There are many reasons employers should consider the use of non-disclosure agreements (NDAs). Sometimes referred to as a confidentiality agreement, an NDA is a contract wherein the parties agree that certain facts are not to be discussed outside of certain circumstances.
Types of NDAs
There are three basic types of NDAs:
- Multilateral NDAs
- Bilateral NDAs
- Unilateral NDAs.
Multilateral NDAs involve three or more parties. When groups of three or more enter into a business relationship where each party is disclosing and receiving information that is confidential, sensitive, or could be financially beneficial to the others, a multilateral NDA prevents one of the parties from capitalizing on the information for their own gain.
Imagine a widget maker, a distributor, and a sales rep, each of whom has proprietary software to further their roles, wish to discuss going into business together. Obviously, to assess the beneficial nature of such a venture, they will need to disclose their methods and examine the methods of others.
An NDA prevents the widget-maker from taking the sales representative's private list of customers and using it to contact the customers directly. It also prevents the distributor from taking the proprietary widget manufacture methods and selling them to a competitor.
Similarly, when two parties are engaging in a relationship whereby they disclose confidential, sensitive, or financially beneficial information, the mutual NDA prevents disclosure for one party's personal benefit. Mutual NDAs work the same as multilateral NDAs when it comes to protecting the parties.
Unilateral NDAs protect employers from an employee or contractor from benefiting from disclosing confidential, sensitive, or financially beneficial information. Unilateral NDAs require, for example, that an employee not take the customer contact list, disclose the secret recipe for the company's “secret sauce,” both literally and figuratively.
Why One Size NDAs Do Not Fit All
It may be tempting to find a form on the internet and “plug and play” the information you think is relevant. Nothing could be more dangerous when using an NDA. If the NDA is too broad, it could be void for vagueness. If it lacks certain elements, it may be legally insufficient. A qualified business attorney can draft an NDA suitable for specific information.
When Do You Need a Confidentiality Agreement?
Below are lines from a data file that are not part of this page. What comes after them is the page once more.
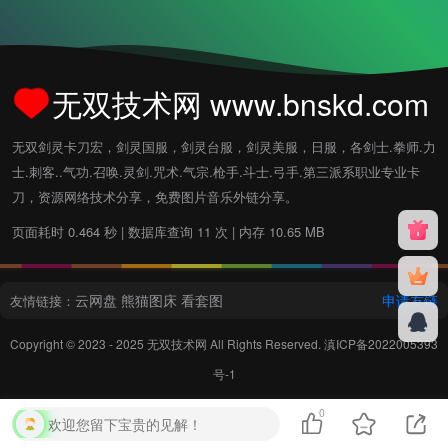
无双技术网 www.bnskd.com
无双剑灵卡刀宏，剑灵国服，剑灵台服，剑灵美服，日服，各剑士.拳师.力
士.刺客..气功.召唤.灵剑.咒术.气宗.枪手.斗士.弓手.第三派系职业专业卡
刀，资源网络技术分享，免费图片音乐外链分享。
页面耗时 0.464 秒 | 数据库查询 11 次 | 内存 10.65 MB
云网盘
熊猫图床
看套图
申请友链
友情链接：
Copyright © 2023 - 2025
无双技术网
All Rights Reserved.
滇ICP备2022005393
号-1
0
欢迎您留下宝贵的见解！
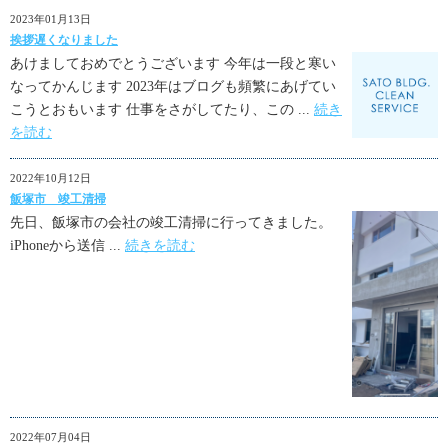
2023年01月13日
挨拶遅くなりました
あけましておめでとうございます 今年は一段と寒い
なってかんじます 2023年はブログも頻繁にあげてい
こうとおもいます 仕事をさがしてたり、この ...
続き
を読む
2022年10月12日
飯塚市 竣工清掃
先日、飯塚市の会社の竣工清掃に行ってきました。
iPhoneから送信 ...
続きを読む
2022年07月04日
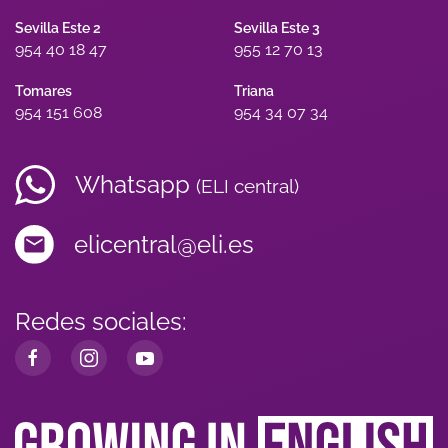
Sevilla Este 2
Sevilla Este 3
954 40 18 47
955 12 70 13
Tomares
Triana
954 151 608
954 34 07 34
Whatsapp
(ELI central)
elicentral@eli.es
Redes sociales:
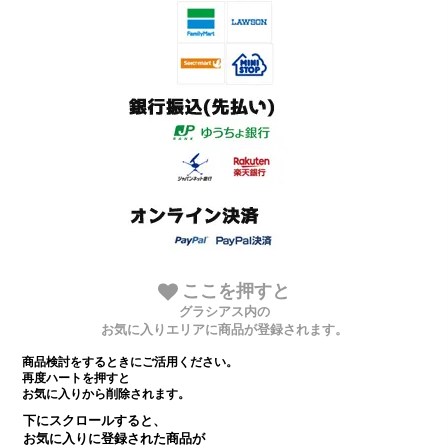
ここを押すと
グラシアス内の
お気に入りエリアに商品が登録されます。
商品検討をするときにご活用ください。
再度ハートを押すと
お気に入りから削除されます。
下にスクロールすると、
お気に入りに登録された商品が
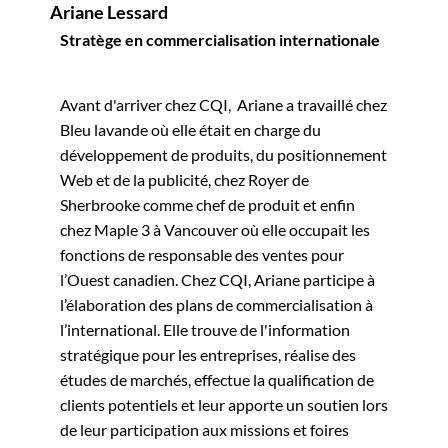
Ariane Lessard
Stratège en commercialisation internationale
Avant d'arriver chez CQI, Ariane a travaillé chez
Bleu lavande où elle était en charge du
développement de produits, du positionnement
Web et de la publicité, chez Royer de
Sherbrooke comme chef de produit et enfin
chez Maple 3 à Vancouver où elle occupait les
fonctions de responsable des ventes pour
l’Ouest canadien. Chez CQI, Ariane participe à
l’élaboration des plans de commercialisation à
l’international. Elle trouve de l'information
stratégique pour les entreprises, réalise des
études de marchés, effectue la qualification de
clients potentiels et leur apporte un soutien lors
de leur participation aux missions et foires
If an employer is uncertain whether an NDA is important in a given situation, they should consult a business law attorney. Some (but not all) situations where an NDA is a good idea include:
- When presenting sensitive business information to another to allow them to complete a service or task
- When providing sensitive information to an employee as needed to allow them to perform their job
- Where a prospective licensee, buyer, salesperson, or customer reviews a product not yet available to the general public
- When disclosing sensitive information to prospective investors or buyers.